Эта ролевая модель существовала в течение многих лет. И поэтому одна из идей женщины того времени была «все что угодно, но я не хочу такой жизни, какая была у моей матери».

С другой стороны, отцы в таких традиционных семьях так же воспринимались существом с определенными слабыми сторонами. Они не могли служить образцом, потому что жили в эпоху Третьего рейха и со своей стороны несли ответственность за преступления нацизма.

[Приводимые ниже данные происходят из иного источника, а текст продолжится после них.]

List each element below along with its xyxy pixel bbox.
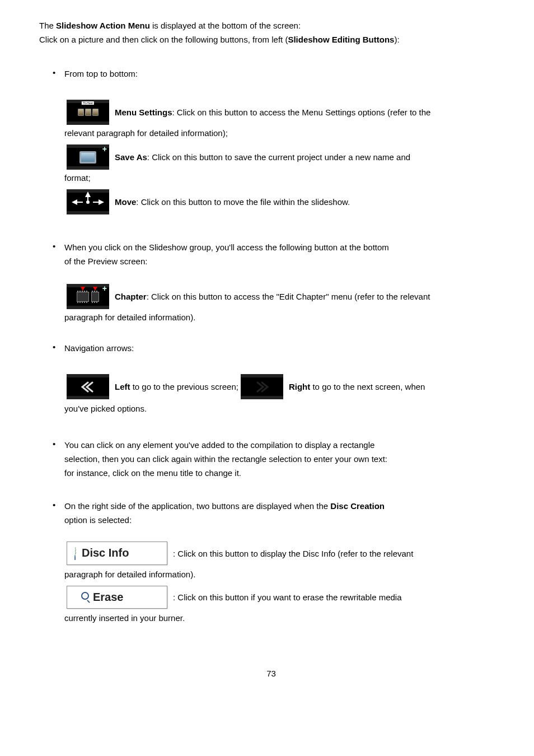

Так было и с отцом Гудрун Энсслин в моем фильме. Он в какой-то момент осознает, что происходящее вокруг него совершенно неприемлемо, но ничего не предпринимает. Отец говорит дочери: «Ты можешь это сделать лучше меня». То есть активно бороться, делать то, что не успел или не смог сделать он. И это означает в том числе и возможность вооруженной борьбы.

В эти годы женщины должны были найти для себя абсолютно новую позицию, новую идентификацию. Они пытались корреспондироваться с историческими личностями, вроде Розы Люксембург, которую расстреляли. И следствие такого исторического опыта — нужно сопротивляться с оружием в руках. И быть в первых рядах в авангарде.

Вместе с тем женщины отчетливо замечали слабость мужчин, и им приходилось быть более мужественными. Гудрун Энсслин — хороший показательный пример. Мы видим, как в своей глубине женственная и ранимая девушка приобретает мужеподобные черты. Женственная природа уходит, и она в конце концов превращается в "боевого робота"».

Бригитта Монхаупт — активистка 2-го поколения народного сопротивления, одна из самых кровавых участников фракции RAF. Она лично участвовала в 9 кровавых террористических акциях RAF. За совершенные преступления после ареста в 1982 году ее приговорили к пятикратному пожизненному заключению плюс 15 лет. 25 марта 2007 года она получила освобождение. Считаете ли Вы подобное помилование допустимым?

«Это момент, когда вступает в действие независимость судов. Монхаупт было назначено наказание в виде пожизненного заключения вследствие особой тяжести ее вины. Если суд назначает такое наказание, то через 15 лет можно подавать прошение о помиловании. Для этого случая подобный механизм был недопустим.

Она провела в тюрьме 24 года. И это очень длительный срок, если сравнивать с другими преступниками, осужденными на пожизненное заключение. В результате суд принял решение ограничиться этим сроком. Ее освободили через 24 года, ни днем раньше! Здесь нельзя говорить о том, что это было «помилование». Здесь не было досрочного освобождения, как бывает в других случаях. Это по закону предусмотренные возможности для осужденных пожизненно.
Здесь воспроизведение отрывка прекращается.